All Halloween "treats" used to be homemade.

The Candy industry has taken over today.

(And they are probably the ones who started the razor blades in the apples myth)

by Anonymousreply 300October 27, 2015 5:05 AM

So who of you ate as much candy as your could Halloween night after you got home from Trick or Treating? Or did you slowly eat a few at a time over a few weeks? I am ashamed to say I ate as much as I could. My sister doled hers out.

by Anonymousreply 301October 27, 2015 5:06 AM

My stash lasted for about a month or so. My mom would allow me to pig out Halloween night and then I could only have so much each day after that ( although I did sneak some when she wasn't looking). I really didn't mind because I wanted it to last as long as possible.

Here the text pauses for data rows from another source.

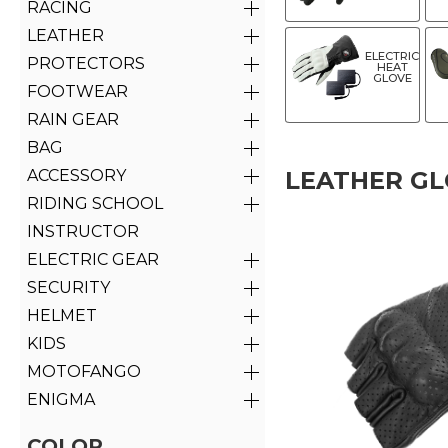
RACING
LEATHER
ELECTRIC
PROTECTORS
HEAT
GLOVE
FOOTWEAR
RAIN GEAR
BAG
ACCESSORY
LEATHER G
RIDING SCHOOL
INSTRUCTOR
ELECTRIC GEAR
SECURITY
HELMET
KIDS
MOTOFANGO
ENIGMA
COLOR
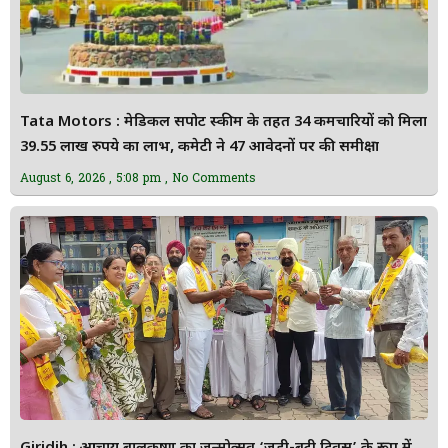
Tata Motors : मेडिकल सपोर्ट स्कीम के तहत 34 कर्मचारियों को मिला
39.55 लाख रुपये का लाभ, कमेटी ने 47 आवेदनों पर की समीक्षा
August 6, 2026
5:08 pm
No Comments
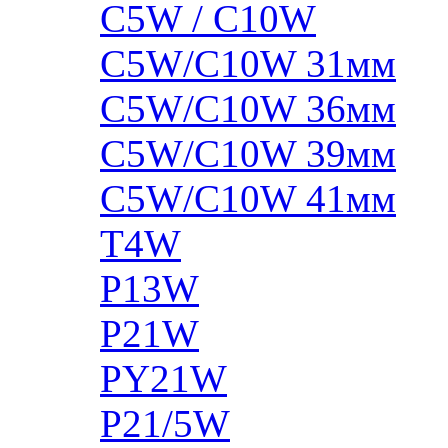
C5W / C10W
C5W/C10W 31мм
C5W/C10W 36мм
C5W/C10W 39мм
C5W/C10W 41мм
T4W
P13W
P21W
PY21W
P21/5W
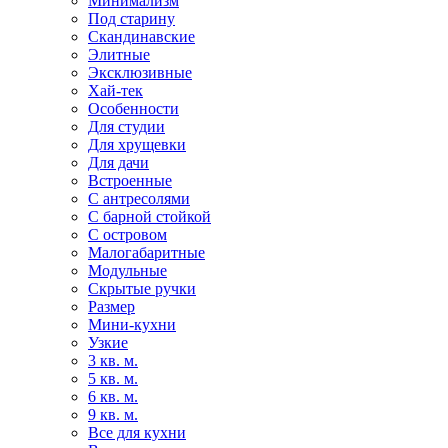
Минимализм
Под старину
Скандинавские
Элитные
Эксклюзивные
Хай-тек
Особенности
Для студии
Для хрущевки
Для дачи
Встроенные
С антресолями
С барной стойкой
С островом
Малогабаритные
Модульные
Скрытые ручки
Размер
Мини-кухни
Узкие
3 кв. м.
5 кв. м.
6 кв. м.
9 кв. м.
Все для кухни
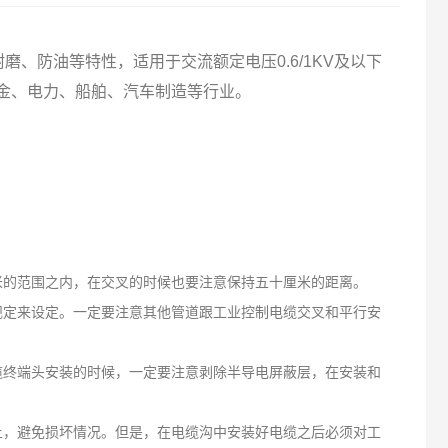
：
、防油等特性，适用于交流额定电压0.6/1KV及以下
金、电力、船舶、汽车制造等行业。
米的范围之内，在交叉的时候也要注意保持五十厘米的距离。
定来设定。一定要注意其他管道跟工业控制电缆交叉和平行安
终端头安装的时候，一定要注意剥除半导电屏蔽层，在安装和
。
，避免损坏情况。但是，在电缆沟中安装好电缆之后必须对工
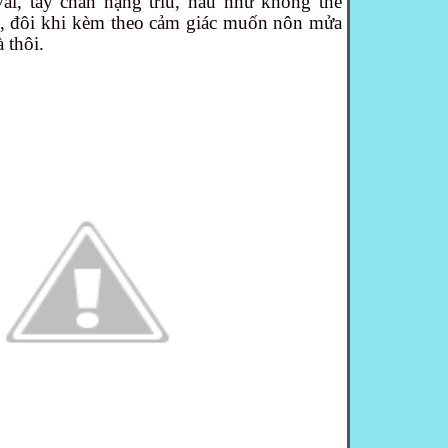
vai, tay chân nặng trĩu, hầu như không thể
a, đôi khi kèm theo cảm giác muốn nôn mửa
 thôi.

by Anonymousreply 302October 27, 2015 5:29 AM

Mom rationed our candy as well. We only got some after dinner if all our chores were done.

We'd spend a good hour going through it all finding exactly what we wanted to eat.

by Anonymousreply 303October 27, 2015 5:35 AM

I'm telling you this now, so I won't have to tell you later. The very BEST thing to give out is individually wrapped, fresh baked Toll House cookies. And they even qualify as 'candy' in part with those giant, wonderful, baked-in chocolate chips. No need to thank me, I'll take a cookie instead.

by Anonymousreply 304October 27, 2015 5:44 AM

Yeah, I'm sure they were, R304, but who would let their child eat them given the frau reign of poisoning/totrure?

by Anonymousreply 305October 27, 2015 7:01 AM

"No thanks, mister. Your damn cookie will crumble in my bag. And fuck you, you old weirdo!"

^^ r305 's trick or treater

by Anonymousreply 306October 27, 2015 11:07 AM

All of you with these great Halloween memories - how many of you ended up battling excess weight? I know I did, and wouldn't touch any of this stuff now, and haven't for a long, long time.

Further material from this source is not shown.